A lost decade on the good ship Mariner

The Mariners could be looking up at the rest of the AL West for years.

In my lifetime, I've had very little to cheer about as a fan of the Pittsburgh Pirates. The last time the Bucs won was 1992 and things ended in bitter fashion.

But I can say with solace it's probably worse to be a fan of the Seattle Mariners.

With a payroll trending in the upper-crust of MLB, Seattle should see the right side of .500 nearly every year. That's been the exception, not the rule. And as things played out this year the M's were the only other team, aside from Pittsburgh, to lose 100 games or more.

It's been a downward spiral at Safeco Field this decade.

In 2001, the Mariners won a record 116 games but failed to make it to the World Series. The next two years Seattle would finish with 93 wins, but miss the playoffs.

Skip ahead to 2008, the M's would earn the dubious distinction of becoming the first team in history to lose 100 games with a $100 million payroll. And by season's end in 2010, Seattle was experiencing its second 101-loss season in the past three years.

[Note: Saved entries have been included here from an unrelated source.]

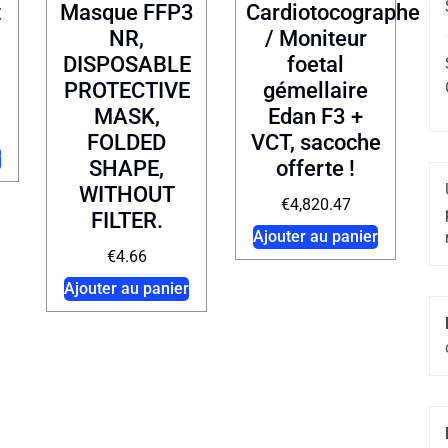
t
Masque FFP3
Cardiotocographe
NR,
/ Moniteur
DISPOSABLE
foetal
PROTECTIVE
gémellaire
MASK,
Edan F3 +
FOLDED
VCT, sacoche
r
SHAPE,
offerte !
WITHOUT
€
4,820.47
FILTER.
Ajouter au panier
€
4.66
Ajouter au panier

Expectations were unrealistically high entering this year. After 85 W's developing an identity as a defensive team in 2009, the Mariners went all in trying to stop runs, adding an aging Chone Figgins and trading for pitcher Cliff Lee. What the team failed to address in the 2010 off-season was its offensive.

Ex-manager Don Wakamatsu told ESPN Magazine he was surprised by the Mariners 24-game turnaround in 2009, because they had the worst offense in the American League. It didn't get any better in 2010.

Seattle had the worst offensive in all of baseball: 30th in batting average, slugging and runs. The team actually scored the fewest runs (513) for any AL team in a full season since the designated hitter arrived.

Some other humorous and dysfunctional moments that derailed the 2010 campaign: the report of Ken Griffey Jr. sleeping the clubhouse during a game, Griffey's abrupt retirement in June and a dugout fight between a slumping Figgins and Wakamatsu in late July.

It's hard to put a finger on exactly why Seattle's slumped in the standings this decade. But you can point one of those big foam fingers at the front office.

They haven't been able to recognize good talent when it's in the farm system (Shin-Soo Choo, Rafael Soriano). And for every big free-agent decision that worked out (like Raul Ibanez), there's three or four that failed miserably (Richie Sexson, Jeff Weaver, Miguel Batista, Carlos Silva).

Maybe their biggest blunder in this lost decade, was a five-for-one trade which sent outfielder Adam Jones and pitchers George Sherrill, Tony Butler, Chris Tillman and Kameron Mickolio to Baltimore for Erik Bedard.

Bedard has only started 30 games in three years for the M's, while Jones has developed into a solid everyday outfielder for the O's and at age 25 is likely just coming into his prime.

Seattle has holes everywhere, especially on the field. With limited financial flexibility and very few promising prospects there is little hope in the near future.

The Seattle Mariners are writing its own history of futility and its possible another lost decade is about to begin in 2011.

1 comment:

Peter Burke said...

Ouch. They had a chance to draft Washington kid Tim "the Freak" Lincecum and passed on that in the middle of last decade. Woe are Seattle sports in general, (Except Women's basketball!)